I tagged along with a friend who was apartment hunting in Midtown, Edgewater, and Brickell this weekend, and I’ve got photos. You’ll see some weird effects of the building boom here, including construction cranes of projects still underway.

Like an abject rookie, I left my camera with all the crappy camera settings from a previous shoot. These photos were saved somewhat in Photoshop, but they have an odd quality, like snapshots from the ’80s found in a shoebox. Which may be appropriate in a way. I’ve got a song for you to listen to while looking at these (opens in a new window) at my Tumblr, if you like yours with a little multimedia.

6 thoughts on “Miami aerial

  1. Cool shots. What settings did you have your camera on? I couldn’t tell you had it on the wrong settings.

    Although the lyrics may have pertained to the slideshow, I didn’t think the music connected to the photos.

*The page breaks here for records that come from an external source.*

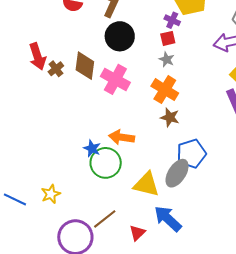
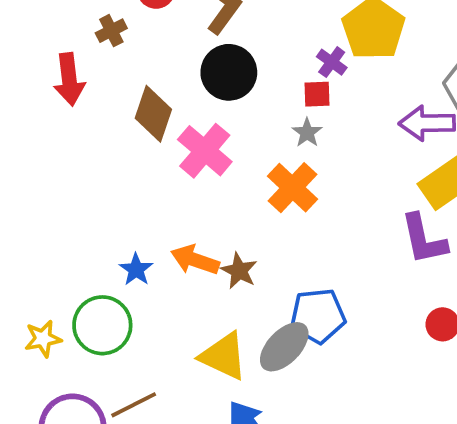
brown cross: (56, 69) -> (111, 31), moved
brown star: (170, 117) -> (239, 271), moved
green circle: (106, 163) -> (102, 325), moved

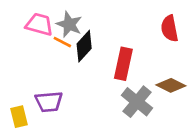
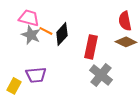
gray star: (69, 24) -> (31, 35), moved
brown diamond: (171, 85) -> (126, 42), moved
yellow rectangle: (19, 117) -> (14, 86), turned 42

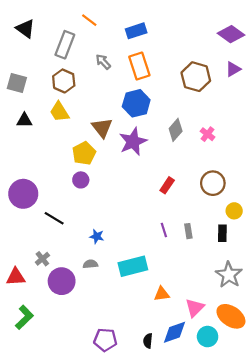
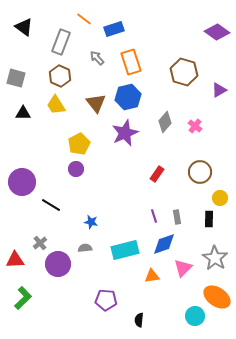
blue rectangle: (136, 31) -> (114, 29), moved
purple triangle: (233, 69) -> (219, 90), moved
brown triangle: (102, 128) -> (96, 103), moved
pink triangle: (195, 308) -> (183, 268), moved
blue diamond: (174, 332) -> (164, 244), moved
purple pentagon: (105, 340) -> (106, 300), moved

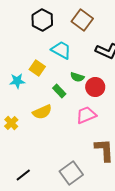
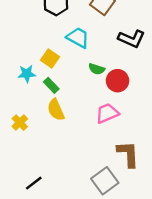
green rectangle: (59, 91) -> (51, 85), moved
yellow semicircle: (42, 112) -> (56, 110), turned 90
gray square: (71, 173) -> (105, 181), moved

A little too countryish.

  2. It’s like CM, only not as good.

    Countryish?! Ayayay. The song is about flying in an airplane, looking down at towns and cities, and thinking about how supply lines and everything works. I always think about that song when I’m up high looking down at things. It’s from More Songs about Buildings and Food, btw.

    Compare them to these photos, and you’ll see a huge difference in quality. I had ISO on 1600 (the Rebel’s max). But more importantly, I usually use a custom high-saturation low-contrast setting. For my other photo shoot, I just changed the camera back to Standard picture mode, which for pictures with this much contrast made for some real ugly shadows. (The 8th picture in the series, the first one I actually shot, was also in Incandescent mode.)

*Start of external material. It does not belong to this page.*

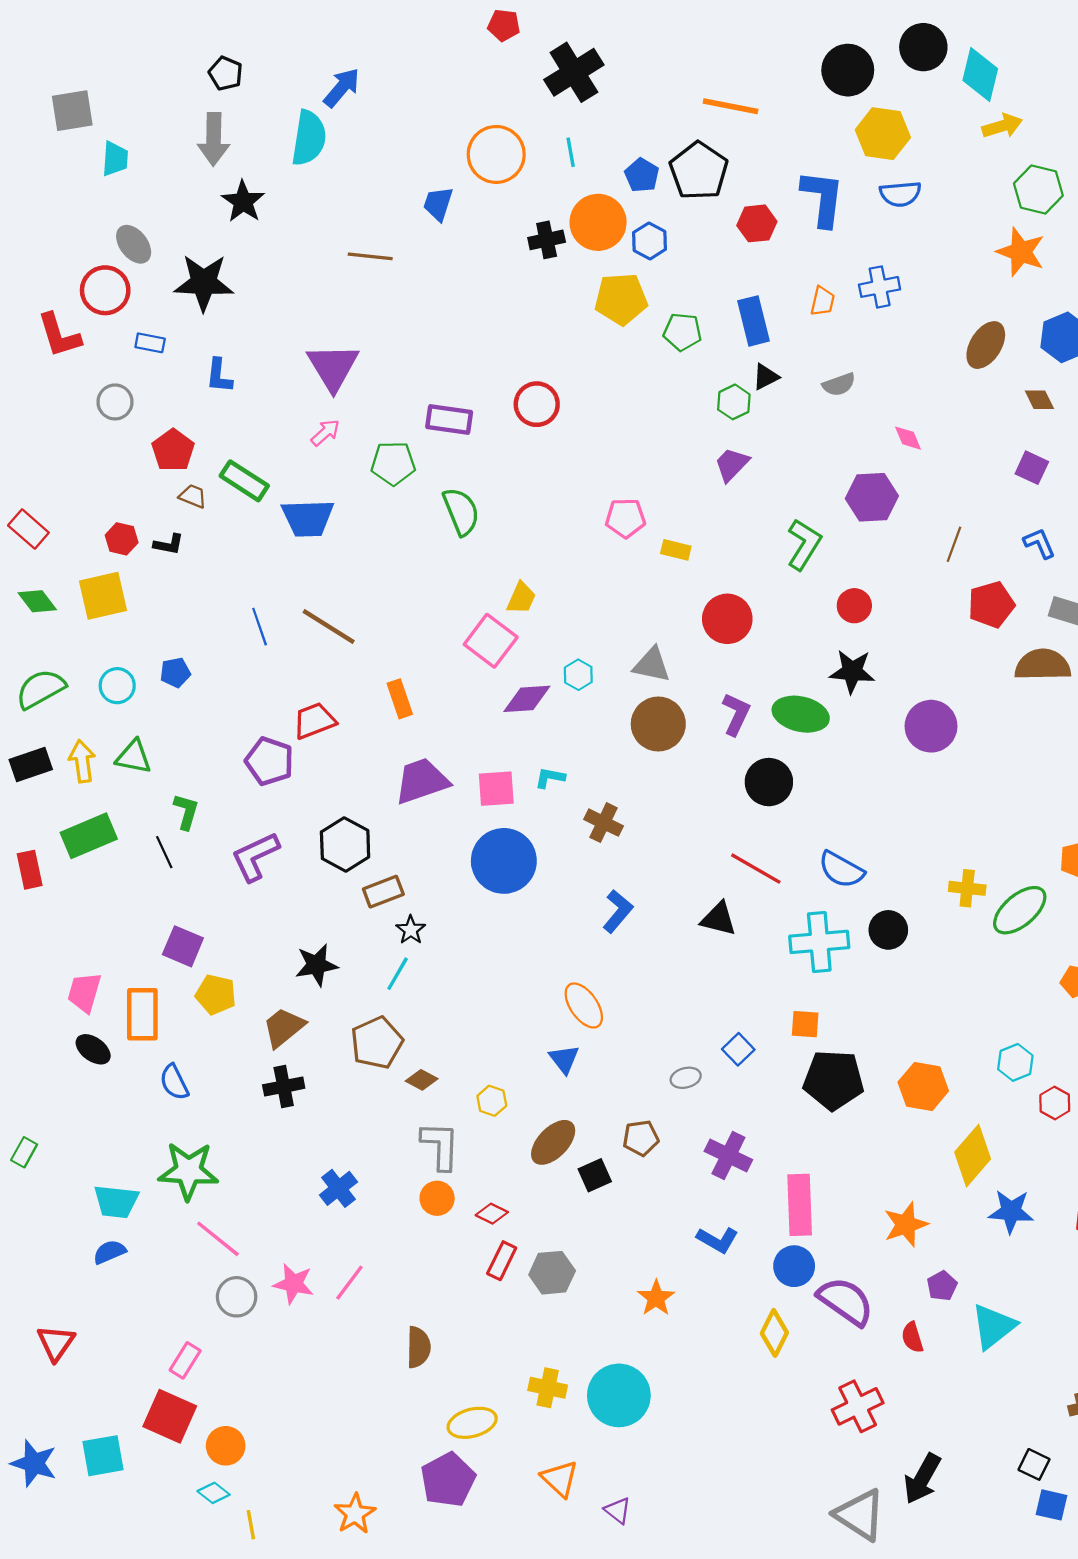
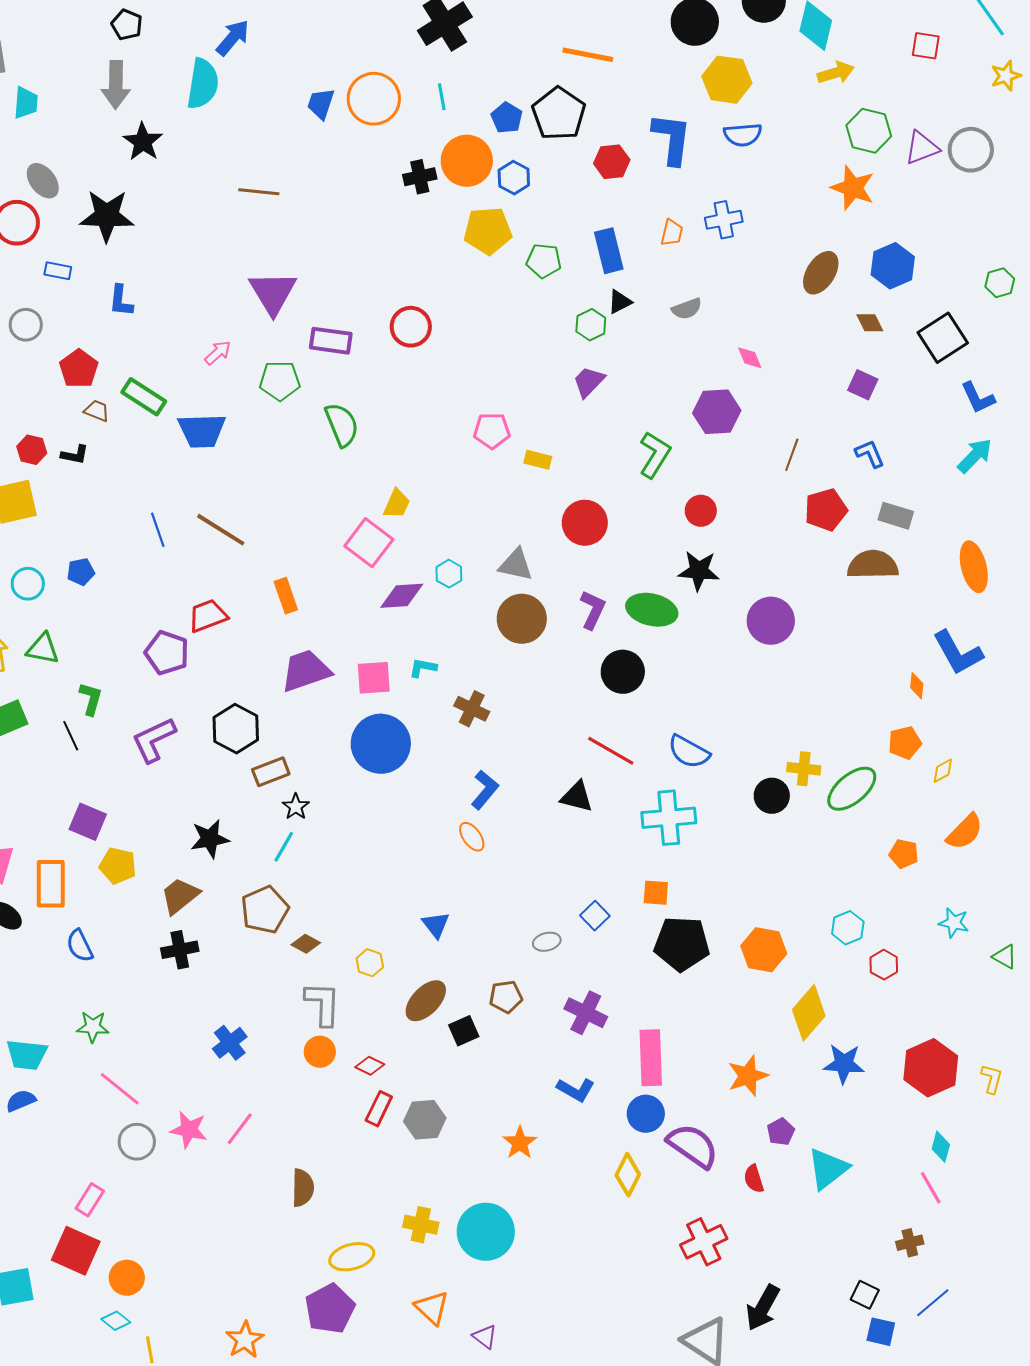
blue trapezoid: (438, 204) -> (321, 104), moved
purple triangle: (333, 367) -> (273, 293), moved
black circle: (888, 930) -> (772, 796), moved
orange ellipse: (584, 1005) -> (472, 837), moved, size x0.7
green star: (188, 1171) -> (93, 1027), size x0.6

    I fixed them somewhat in photoshop. For most of them, I did a levels adjustment. Sometimes I tweak the blue and red channels in levels to do a coarse color balance too. Then I dodged the really dark areas by doing another levels adjustment, backing up in the history palette, and painting in the “future” state with the history brush. Sometimes also a graduated density effect with another levels adjustment on a gradient. A little sharpening and they’re out the door.

  3. Damn, you’re much more proficient in PS than I am.

    I shoot in RAW so I do my initial editing there, but once I switch over to PS, I basically stick to levels, curves, shadows/highlights and smart sharpen.

    I sometimes use photo filters and if I shoot in a high ISO like 1600 or 3200, I use the Neat Image plug-in to reduce the digital noise.

    Sometimes I get a little fancier but there are many functions on PS that I am clueless about.

    This is why I’ve been considering switching to Lightroom even though I’ve never used it.

  4. The history brush… I can say it changed my life. You don’t know how many photos I have rescued by adjusting levels or saturation, then painting over from a previous stage. Works great for shadows on the face, for example.

  5. Alex~ Yeah, history brush is fun. I use it more often the other way, though, painting in stuff from the “future.” Crank your saturation, back up a step, set the history brush to 50% opacity, and have fun.

    Carlos~ Photoshop is a bottomless pit of what is possible, because it’s not so much about the program’s features, it’s the open-ended way the features interact with each other. That said, lightroom is a beautiful piece of software, and makes lots and lots of sense for a photographer.